O fundador da Fundação Fenix, Emiliano Gomes, garante que a empresa que atua na Tailândia é líder em pesquisas com células-tronco adultas, com controle de qualidade e certificações internacionais de segurança. “As células estaminais Beike têm sido usadas em mais de 16 mil pacientes, sem efeitos adversos”, diz.
A pediatra Ana Lúcia Langer, que durante anos foi diretora clínica da Associação Brasileira de Distrofia Muscular e atualmente integra a equipe do Centro de Estudos Genoma Humano, da USP, afirma que não há estudos que comprovem a eficácia das aplicações de células-tronco na Tailândia. “O tratamento com células-tronco ainda não é uma coisa para agora.”

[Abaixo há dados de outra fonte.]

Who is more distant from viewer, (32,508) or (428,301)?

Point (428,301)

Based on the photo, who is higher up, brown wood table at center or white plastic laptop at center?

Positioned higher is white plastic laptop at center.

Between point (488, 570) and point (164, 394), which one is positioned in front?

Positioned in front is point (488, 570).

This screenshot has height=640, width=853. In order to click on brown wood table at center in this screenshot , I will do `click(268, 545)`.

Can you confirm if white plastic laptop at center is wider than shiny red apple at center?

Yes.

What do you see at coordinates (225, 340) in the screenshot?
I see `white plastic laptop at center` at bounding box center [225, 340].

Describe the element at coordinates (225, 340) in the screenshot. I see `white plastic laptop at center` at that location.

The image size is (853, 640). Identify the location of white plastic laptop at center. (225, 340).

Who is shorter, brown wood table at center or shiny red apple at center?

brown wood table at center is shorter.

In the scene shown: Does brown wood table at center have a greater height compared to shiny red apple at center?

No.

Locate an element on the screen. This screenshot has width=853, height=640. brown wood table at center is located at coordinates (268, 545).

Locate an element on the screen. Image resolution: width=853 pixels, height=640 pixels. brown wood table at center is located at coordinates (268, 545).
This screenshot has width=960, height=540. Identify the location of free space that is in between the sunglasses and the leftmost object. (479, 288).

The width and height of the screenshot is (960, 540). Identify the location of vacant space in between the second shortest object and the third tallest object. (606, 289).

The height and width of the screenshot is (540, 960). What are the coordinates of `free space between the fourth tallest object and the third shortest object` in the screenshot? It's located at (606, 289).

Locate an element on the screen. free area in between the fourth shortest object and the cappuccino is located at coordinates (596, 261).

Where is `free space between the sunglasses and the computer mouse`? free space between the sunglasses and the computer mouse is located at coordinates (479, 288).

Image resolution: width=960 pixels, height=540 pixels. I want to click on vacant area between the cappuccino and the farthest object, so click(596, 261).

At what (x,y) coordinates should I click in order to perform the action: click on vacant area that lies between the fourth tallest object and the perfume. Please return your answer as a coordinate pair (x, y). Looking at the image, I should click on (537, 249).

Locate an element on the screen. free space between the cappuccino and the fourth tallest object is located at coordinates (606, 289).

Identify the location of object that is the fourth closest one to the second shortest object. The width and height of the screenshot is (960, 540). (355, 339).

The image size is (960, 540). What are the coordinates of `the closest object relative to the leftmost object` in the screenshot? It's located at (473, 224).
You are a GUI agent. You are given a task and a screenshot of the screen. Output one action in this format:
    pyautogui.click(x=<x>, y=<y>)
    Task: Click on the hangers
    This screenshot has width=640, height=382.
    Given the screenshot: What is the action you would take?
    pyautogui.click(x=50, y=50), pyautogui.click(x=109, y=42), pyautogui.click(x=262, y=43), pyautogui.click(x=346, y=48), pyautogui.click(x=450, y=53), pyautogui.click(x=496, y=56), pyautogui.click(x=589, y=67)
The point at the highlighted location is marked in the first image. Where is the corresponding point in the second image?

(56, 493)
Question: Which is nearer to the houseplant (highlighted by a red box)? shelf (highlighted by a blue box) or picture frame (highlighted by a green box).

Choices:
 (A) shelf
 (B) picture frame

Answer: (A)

A pneumologista pediátrica Patrícia Dahan, responsável por acompanhar a condição respiratória de Victor no Hospital Universitário da UFJF, explica que, embora não conheça a fundo o tratamento na Tailândia, há estudos que comprovam os benefícios do uso de células-tronco em pacientes com distrofia muscular de Duchenne. O tratamento tem permitido o retorno de alguns movimentos, aumentando a qualidade de vida do portador da doença. “O problema da célula-tronco é que ainda não temos estudos a longo prazo. Do mesmo jeito que ela pode assumir a forma de uma célula que a gente quer, ela pode se transformar em uma célula cancerígena. Mas o que interessa para os pacientes que têm distrofia muscular de Duchenne é o curto prazo. Se levarmos em conta que a expectativa de vida para eles varia de 18 a 25 anos, o que puder aumentar esse prazo é válido.”
Em Juiz de Fora, o HU atende a outros casos da distrofia muscular de Duchenne. Os pacientes desse tipo de doença costumam ser acompanhados por profissionais das áreas de fisioterapia, cardiologia, pneumologia e neurologia. A médica explica que a cura ainda não foi alcançada, mas que a expectativa é de que Victor possa ter de volta alguns movimentos básicos que lhe permitam, por exemplo, cuidar da própria higiene pessoal. “Ele não vai chegar no Brasil andando”, reconhece a mãe. “E ele sabe disso”, reforça o pai. “Mas pelo menos poderia andar com andador”, espera Victor.
As doações para a campanha que a família de Victor lançou para custear o tratamento podem ser feitas para uma conta poupança no nome de Victor Araujo Lage Siqueira na Caixa Econômica Federal (Agência 2419 / Conta 00011908-9 / Operação 013 / CPF 105.839.536-03).